Start of Dataset excerpts

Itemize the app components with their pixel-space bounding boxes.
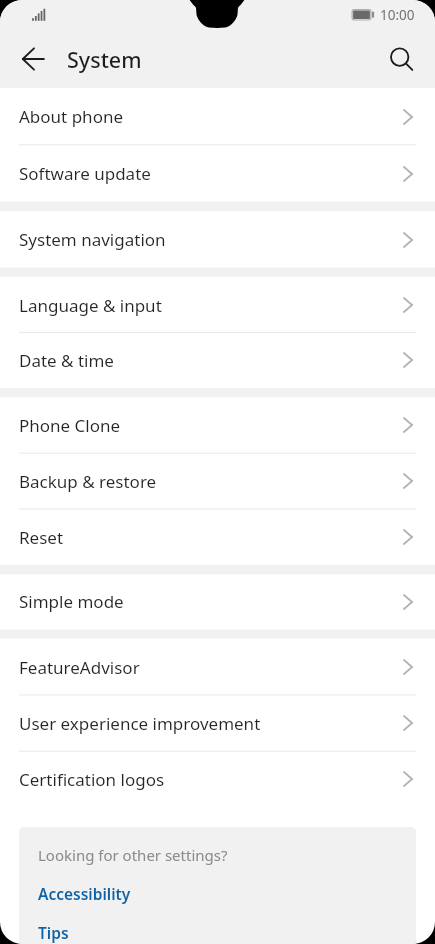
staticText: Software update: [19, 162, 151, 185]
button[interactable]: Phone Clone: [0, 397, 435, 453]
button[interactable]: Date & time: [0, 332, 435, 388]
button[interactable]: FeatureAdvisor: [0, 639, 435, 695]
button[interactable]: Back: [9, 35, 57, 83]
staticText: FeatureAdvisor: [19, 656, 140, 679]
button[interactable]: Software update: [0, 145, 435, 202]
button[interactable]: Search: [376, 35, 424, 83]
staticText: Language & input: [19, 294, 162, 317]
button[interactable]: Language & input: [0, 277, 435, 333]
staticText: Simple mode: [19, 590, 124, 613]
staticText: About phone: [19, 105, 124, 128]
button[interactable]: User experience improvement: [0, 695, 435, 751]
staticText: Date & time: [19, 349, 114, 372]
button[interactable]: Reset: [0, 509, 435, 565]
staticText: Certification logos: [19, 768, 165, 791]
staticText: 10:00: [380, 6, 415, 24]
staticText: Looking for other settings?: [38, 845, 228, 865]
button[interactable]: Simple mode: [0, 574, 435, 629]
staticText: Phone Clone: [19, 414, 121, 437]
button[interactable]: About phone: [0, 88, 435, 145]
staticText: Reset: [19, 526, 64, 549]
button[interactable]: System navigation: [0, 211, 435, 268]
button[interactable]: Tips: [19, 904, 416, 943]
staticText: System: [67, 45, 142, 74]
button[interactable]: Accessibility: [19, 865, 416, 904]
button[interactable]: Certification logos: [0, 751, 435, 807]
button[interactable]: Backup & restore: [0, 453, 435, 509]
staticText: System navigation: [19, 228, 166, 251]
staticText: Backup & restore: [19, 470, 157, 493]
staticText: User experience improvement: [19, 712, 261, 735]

End of Dataset excerpts

▶ What is needed
Each line above must be set down exactly, though no picture should be carried over.

▶ Task output
Itemize the app components with their pixel-space bounding boxes.
staticText: Software update: [19, 162, 151, 185]
button[interactable]: Phone Clone: [0, 397, 435, 453]
button[interactable]: Date & time: [0, 332, 435, 388]
button[interactable]: FeatureAdvisor: [0, 639, 435, 695]
button[interactable]: Back: [9, 35, 57, 83]
staticText: FeatureAdvisor: [19, 656, 140, 679]
button[interactable]: Software update: [0, 145, 435, 202]
button[interactable]: Search: [376, 35, 424, 83]
staticText: Language & input: [19, 294, 162, 317]
button[interactable]: Language & input: [0, 277, 435, 333]
staticText: Simple mode: [19, 590, 124, 613]
staticText: About phone: [19, 105, 124, 128]
button[interactable]: User experience improvement: [0, 695, 435, 751]
staticText: Date & time: [19, 349, 114, 372]
button[interactable]: Reset: [0, 509, 435, 565]
staticText: Certification logos: [19, 768, 165, 791]
staticText: 10:00: [380, 6, 415, 24]
staticText: Looking for other settings?: [38, 845, 228, 865]
button[interactable]: Simple mode: [0, 574, 435, 629]
staticText: Phone Clone: [19, 414, 121, 437]
button[interactable]: About phone: [0, 88, 435, 145]
staticText: Reset: [19, 526, 64, 549]
button[interactable]: System navigation: [0, 211, 435, 268]
button[interactable]: Tips: [19, 904, 416, 943]
staticText: System: [67, 45, 142, 74]
button[interactable]: Accessibility: [19, 865, 416, 904]
button[interactable]: Certification logos: [0, 751, 435, 807]
button[interactable]: Backup & restore: [0, 453, 435, 509]
staticText: System navigation: [19, 228, 166, 251]
staticText: Backup & restore: [19, 470, 157, 493]
staticText: User experience improvement: [19, 712, 261, 735]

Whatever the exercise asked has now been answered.